Evakuasi Pendaki Ilegal Semeru Rampung Usai 4 Hari Penyelamatan

CNN Indonesia1 jam lalu👁 4 views🤖 AI Rewritten

Evakuasi Pendaki Ilegal Semeru Rampung Usai 4 Hari Penyelamatan

Tim SAR gabungan akhirnya berhasil mengevakuasi Cakra, pendaki ilegal yang terjatuh ke jurang sedalam 375 meter di Gunung Semeru, Jawa Timur. Proses evakuasi berlangsung selama empat hari dan mencapai puncak pada Jumat (5/6) siang.

Kepala Kantor SAR Surabaya, Nanang Sigit, mengungkapkan bahwa proses evakuasi di lapangan sangat berat. Tim harus membawa korban secara estafet menggunakan metode slope rescue, yakni tandu lipat yang ditarik dengan sistem tali. Proses penyelamatan pemuda asal Malang tersebut menguras fisik dan mental para personel SAR.

Kondisi medan evakuasi juga sangat ekstrem. Tim harus menghadapi jalur curam, minim titik pijakan aman atau anchor, ancaman longsor, serta paparan debu vulkanik dan kabut tebal yang membatasi jarak pandang. "Informasi dari tim di lapangan menyebutkan kondisi permukaan tanah di beberapa lokasi tertutup debu vulkanik. Menjelang sore hari, tim SAR gabungan juga harus lebih berhati-hati karena kabut mulai menutup pandangan," kata Nanang, Jumat (5/6).

Sulitnya medan membuat tim evakuasi beberapa kali harus berhenti untuk memulihkan tenaga. Posko SAR bahkan mengirim bantuan tambahan di tengah perjalanan guna menopang proses penyelamatan. Pada pukul 14.30 WIB, tim SAR gabungan meminta waktu beristirahat karena beratnya jalur yang harus dilalui. Posko kemudian memberangkatkan empat personel tambahan untuk membawa logistik sekaligus membantu proses evakuasi hingga ke posko.

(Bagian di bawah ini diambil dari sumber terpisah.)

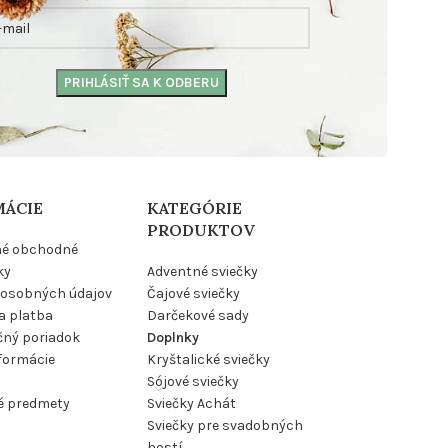
MÁCIE
KATEGÓRIE
PRODUKTOV
né obchodné
ky
Adventné sviečky
osobných údajov
Čajové sviečky
a platba
Darčekové sady
ný poriadok
Doplnky
nformácie
Kryštalické sviečky
Sójové sviečky
é predmety
Sviečky Achát
Sviečky pre svadobných
hostí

Insiden bermula saat korban nekat mendaki Gunung Semeru melalui jalur ilegal pada Sabtu (30/5). Ia dilaporkan terjatuh ke jurang pada Senin (1/6) sekitar pukul 10.00 WIB. Beruntung, sebelum kehilangan kontak, Cakra sempat mengirimkan titik koordinat terakhir dan meminta pertolongan kepada orang tuanya. Untuk mencapai lokasi korban, tim SAR gabungan harus berjalan kaki selama sekitar delapan jam. Saat ditemukan, korban mengalami cedera serius pada kaki kanan.

"Supaya meminimalisir pergerakan dan agar tidak semakin bengkak, kaki survivor memang harus dibidai," ujar Nanang. Karena lokasi korban berada di jurang yang sangat curam, proses penarikan tandu dilakukan secara bertahap sejak Kamis (4/6) siang dengan penuh kesabaran dan perhatian dari tim SAR gabungan.